Here's my annotated Friday philosophy: we have a culture of laziness on Fridays in the U.S. Students think Friday is a day to take it easy. I view Fridays as an opportunity. The standard work week is Monday - Friday (five days). If we work hard on Friday, we will outwork people with which we are competing 20% of the time.
What you post on the walls of your classroom matters. The stuff on the wall indicates to your students the things you think are valuable. What you post should suggest to your students that success in mathematics is possible for everyone through a malleable view of intelligence, a passion for hard work, and the notion that good mathematics is about knowing how to behave when you don't know how to start.

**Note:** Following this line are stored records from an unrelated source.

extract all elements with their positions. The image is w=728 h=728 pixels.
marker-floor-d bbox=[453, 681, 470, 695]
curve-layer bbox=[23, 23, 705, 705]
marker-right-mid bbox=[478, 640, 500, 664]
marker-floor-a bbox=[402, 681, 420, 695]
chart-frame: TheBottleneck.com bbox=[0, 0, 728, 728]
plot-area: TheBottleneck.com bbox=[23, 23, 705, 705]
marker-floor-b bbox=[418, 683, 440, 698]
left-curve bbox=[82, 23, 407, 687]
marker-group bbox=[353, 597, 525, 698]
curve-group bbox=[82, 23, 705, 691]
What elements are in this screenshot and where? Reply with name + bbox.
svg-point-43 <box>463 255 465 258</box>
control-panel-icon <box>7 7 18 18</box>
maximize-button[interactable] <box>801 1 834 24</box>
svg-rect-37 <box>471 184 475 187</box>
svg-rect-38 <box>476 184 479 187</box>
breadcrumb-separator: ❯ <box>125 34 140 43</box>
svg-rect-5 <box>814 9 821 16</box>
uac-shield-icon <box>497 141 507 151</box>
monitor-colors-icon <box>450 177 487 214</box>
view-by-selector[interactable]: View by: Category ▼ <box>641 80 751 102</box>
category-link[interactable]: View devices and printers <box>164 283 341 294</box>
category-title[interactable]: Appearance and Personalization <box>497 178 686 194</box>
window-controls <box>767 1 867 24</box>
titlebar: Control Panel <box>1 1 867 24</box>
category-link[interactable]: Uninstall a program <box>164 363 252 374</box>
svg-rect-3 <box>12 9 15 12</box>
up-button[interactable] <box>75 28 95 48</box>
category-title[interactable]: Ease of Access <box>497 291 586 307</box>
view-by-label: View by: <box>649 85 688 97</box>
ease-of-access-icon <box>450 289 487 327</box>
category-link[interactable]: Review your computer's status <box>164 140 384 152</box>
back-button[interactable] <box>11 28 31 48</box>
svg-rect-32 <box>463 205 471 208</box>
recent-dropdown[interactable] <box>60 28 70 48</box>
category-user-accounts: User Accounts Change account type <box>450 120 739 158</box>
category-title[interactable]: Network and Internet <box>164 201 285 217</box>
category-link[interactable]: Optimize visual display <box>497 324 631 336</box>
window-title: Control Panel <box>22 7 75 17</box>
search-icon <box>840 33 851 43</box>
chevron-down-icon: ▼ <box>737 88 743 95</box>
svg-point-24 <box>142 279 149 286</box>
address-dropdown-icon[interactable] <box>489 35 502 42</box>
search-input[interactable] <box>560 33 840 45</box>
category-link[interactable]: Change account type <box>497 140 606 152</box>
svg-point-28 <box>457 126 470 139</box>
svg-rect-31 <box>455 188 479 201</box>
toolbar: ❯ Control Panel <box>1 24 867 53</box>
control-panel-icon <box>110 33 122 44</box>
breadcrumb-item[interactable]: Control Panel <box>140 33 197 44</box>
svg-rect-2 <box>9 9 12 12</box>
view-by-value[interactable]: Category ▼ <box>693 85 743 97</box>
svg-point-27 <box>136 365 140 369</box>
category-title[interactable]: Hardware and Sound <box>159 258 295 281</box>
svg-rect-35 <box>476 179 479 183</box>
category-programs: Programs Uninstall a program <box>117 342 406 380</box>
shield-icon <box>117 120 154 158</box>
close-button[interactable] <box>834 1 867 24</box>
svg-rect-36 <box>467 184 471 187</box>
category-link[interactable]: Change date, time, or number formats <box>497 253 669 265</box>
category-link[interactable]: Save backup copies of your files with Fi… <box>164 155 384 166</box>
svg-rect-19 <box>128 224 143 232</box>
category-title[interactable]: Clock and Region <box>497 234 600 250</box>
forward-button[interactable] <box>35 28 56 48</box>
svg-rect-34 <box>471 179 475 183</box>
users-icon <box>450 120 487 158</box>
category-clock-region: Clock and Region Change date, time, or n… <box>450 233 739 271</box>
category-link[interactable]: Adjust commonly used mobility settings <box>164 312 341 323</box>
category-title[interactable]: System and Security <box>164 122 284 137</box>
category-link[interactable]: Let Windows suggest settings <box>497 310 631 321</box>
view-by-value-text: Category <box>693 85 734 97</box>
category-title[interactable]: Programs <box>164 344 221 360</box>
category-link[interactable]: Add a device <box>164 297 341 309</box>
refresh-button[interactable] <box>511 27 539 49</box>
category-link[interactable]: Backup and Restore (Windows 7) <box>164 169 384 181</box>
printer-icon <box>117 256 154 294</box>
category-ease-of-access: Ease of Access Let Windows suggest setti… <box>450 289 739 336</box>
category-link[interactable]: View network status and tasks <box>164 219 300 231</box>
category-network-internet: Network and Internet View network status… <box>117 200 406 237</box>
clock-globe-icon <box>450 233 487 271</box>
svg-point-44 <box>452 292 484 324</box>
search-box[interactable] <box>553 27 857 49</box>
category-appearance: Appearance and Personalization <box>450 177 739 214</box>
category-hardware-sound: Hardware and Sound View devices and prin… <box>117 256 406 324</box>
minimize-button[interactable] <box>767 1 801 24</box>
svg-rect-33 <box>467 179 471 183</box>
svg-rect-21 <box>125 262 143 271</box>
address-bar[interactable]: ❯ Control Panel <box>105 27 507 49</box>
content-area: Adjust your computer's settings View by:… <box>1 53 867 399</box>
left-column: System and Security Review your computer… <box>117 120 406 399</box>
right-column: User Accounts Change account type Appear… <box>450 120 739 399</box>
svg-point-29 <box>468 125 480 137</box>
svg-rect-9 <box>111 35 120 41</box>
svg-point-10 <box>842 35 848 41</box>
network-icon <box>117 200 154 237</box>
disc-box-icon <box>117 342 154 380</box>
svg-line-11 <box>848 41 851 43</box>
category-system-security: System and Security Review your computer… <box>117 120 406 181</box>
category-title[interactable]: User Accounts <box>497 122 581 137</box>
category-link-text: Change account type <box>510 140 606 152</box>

Below are some examples of things posted on the walls of my classroom.
Exhibit A: The "I CAN'T" poster. I don't even remember where or how I stole this acronym. My wife made the poster file in Microsoft Publisher. Then, we took it to Staples to print it on poster paper. This poster is one of my favorite things to reference, particularly when I call on a kid that I know doesn't have an immediate answer. Philosophically speaking, many of the motivation issues we see in high school math students are symptoms of a lack of effort or a lack of efficacy (feeling good about one's performance in mathematics).
Exhibit B: The only Quantum Learning key I like - THIS IS IT - and my movie theatre style, "Please Turn Off Cell Phones" sign. The key suggests to students every day matters. Every day is a chance to add another brick to a student's pyramid of understanding. Every day is another chance to instill in students skills that will make them confident waiting in a waiting room for a job interview while up against other strongly qualified candidates. The cell phone sign demonstrates we live in modern times. Kids have cell phones. Let's acknowledge the fact kids have them. I have all my students turn off their cell phone and place it in plain sight at the front of their table. We acknowledge cell phones are distracting to adults, especially in meetings. We don't want cell phones to distract us from the important learning we need to do.

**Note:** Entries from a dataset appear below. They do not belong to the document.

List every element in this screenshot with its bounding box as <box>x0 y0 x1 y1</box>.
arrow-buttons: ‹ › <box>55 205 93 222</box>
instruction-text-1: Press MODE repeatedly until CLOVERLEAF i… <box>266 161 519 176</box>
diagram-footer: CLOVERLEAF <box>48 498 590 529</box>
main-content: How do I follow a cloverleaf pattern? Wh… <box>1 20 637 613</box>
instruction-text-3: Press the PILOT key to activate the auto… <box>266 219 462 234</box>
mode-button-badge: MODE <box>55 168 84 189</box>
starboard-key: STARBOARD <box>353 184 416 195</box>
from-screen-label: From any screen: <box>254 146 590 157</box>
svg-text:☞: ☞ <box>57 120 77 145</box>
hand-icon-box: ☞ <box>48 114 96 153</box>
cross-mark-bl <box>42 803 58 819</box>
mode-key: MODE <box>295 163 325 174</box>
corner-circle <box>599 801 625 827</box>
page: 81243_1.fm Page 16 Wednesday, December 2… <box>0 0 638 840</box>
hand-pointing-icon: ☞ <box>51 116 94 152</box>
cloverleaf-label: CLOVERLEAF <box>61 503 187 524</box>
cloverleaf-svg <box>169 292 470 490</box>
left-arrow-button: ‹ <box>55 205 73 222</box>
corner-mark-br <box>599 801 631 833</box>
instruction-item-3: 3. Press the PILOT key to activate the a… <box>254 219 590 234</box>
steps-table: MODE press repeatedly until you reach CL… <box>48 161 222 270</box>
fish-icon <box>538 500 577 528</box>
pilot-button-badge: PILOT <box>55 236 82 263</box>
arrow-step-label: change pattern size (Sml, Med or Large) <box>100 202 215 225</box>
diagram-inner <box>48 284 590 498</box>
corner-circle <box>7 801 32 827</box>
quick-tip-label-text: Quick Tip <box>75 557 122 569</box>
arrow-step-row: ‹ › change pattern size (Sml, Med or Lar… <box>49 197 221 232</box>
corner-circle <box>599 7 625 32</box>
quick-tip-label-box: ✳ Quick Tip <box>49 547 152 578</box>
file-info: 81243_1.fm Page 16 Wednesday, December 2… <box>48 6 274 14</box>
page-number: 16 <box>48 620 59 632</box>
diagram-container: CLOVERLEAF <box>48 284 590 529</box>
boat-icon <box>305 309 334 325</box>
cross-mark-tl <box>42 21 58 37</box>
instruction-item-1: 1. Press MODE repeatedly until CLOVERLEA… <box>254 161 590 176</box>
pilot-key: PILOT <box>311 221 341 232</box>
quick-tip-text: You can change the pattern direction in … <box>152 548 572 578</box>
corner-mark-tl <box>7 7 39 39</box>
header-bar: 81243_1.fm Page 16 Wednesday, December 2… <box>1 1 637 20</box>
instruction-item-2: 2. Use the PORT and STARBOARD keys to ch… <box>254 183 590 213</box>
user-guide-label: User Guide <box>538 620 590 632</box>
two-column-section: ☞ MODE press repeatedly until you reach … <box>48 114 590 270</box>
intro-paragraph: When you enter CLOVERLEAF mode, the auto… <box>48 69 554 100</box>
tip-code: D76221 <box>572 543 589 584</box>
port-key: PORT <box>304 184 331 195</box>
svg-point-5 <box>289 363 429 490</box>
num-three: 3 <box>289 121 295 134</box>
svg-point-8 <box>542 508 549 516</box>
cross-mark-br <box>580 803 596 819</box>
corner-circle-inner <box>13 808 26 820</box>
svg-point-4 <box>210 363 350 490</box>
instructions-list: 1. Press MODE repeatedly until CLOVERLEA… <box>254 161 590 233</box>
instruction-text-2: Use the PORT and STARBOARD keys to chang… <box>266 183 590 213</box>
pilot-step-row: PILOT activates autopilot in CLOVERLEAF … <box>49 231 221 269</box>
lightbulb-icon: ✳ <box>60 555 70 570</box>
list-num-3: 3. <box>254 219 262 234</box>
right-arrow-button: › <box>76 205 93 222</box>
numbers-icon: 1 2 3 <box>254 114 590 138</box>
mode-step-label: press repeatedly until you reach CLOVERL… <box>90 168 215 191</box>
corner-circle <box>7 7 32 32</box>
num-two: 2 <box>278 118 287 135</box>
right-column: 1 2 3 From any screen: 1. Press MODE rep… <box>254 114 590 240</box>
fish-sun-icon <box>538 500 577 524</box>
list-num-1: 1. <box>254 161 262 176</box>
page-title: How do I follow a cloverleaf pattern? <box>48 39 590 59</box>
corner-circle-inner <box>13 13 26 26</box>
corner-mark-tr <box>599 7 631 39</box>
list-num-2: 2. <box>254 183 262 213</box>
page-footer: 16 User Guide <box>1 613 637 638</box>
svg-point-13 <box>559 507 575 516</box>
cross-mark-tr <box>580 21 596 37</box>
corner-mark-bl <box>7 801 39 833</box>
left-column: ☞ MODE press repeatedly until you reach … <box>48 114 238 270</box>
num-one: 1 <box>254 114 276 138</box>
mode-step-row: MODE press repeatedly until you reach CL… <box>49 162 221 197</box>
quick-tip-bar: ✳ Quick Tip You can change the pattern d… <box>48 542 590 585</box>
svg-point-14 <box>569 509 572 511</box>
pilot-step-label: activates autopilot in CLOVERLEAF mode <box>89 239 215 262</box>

Exhibit C: My Math Club display. Something I need to work on as a teacher is to update my Math Club display with more photos of students doing club activities. While the Escher drawings are nice, this is something I can do to demonstrate to students I value their hard work and dedication to our program.
Exhibit D: The "Working Hard" clock. Our school has analog clocks hard wired into the walls. The last thing I want at the front of the room, above my Promethean board, is a constant reminder of what time it is. Instead, I cover the clock with a "Working Hard" sign and put up a clock at the top of the back wall in my classroom for my instructional reference. This way, it becomes really obvious when kids are checking what time it is. They have to turn all the way around in their chair. That's a signal to me to step up my game - make an adjustment to an activity, get the students moving, to do something to make the class more engaging.
Exhibit E: Color photocopies of my college degrees. (The real copies are at home, of course). If we want more students to prepare for college and take that preparation seriously, we need to be very vocal about the pride we have in our collegiate accomplishments. Education changes life trajectories and can transform life outcomes for our students. It certainly did for me and my family.
Have a great Friday at school. Don't get outworked!!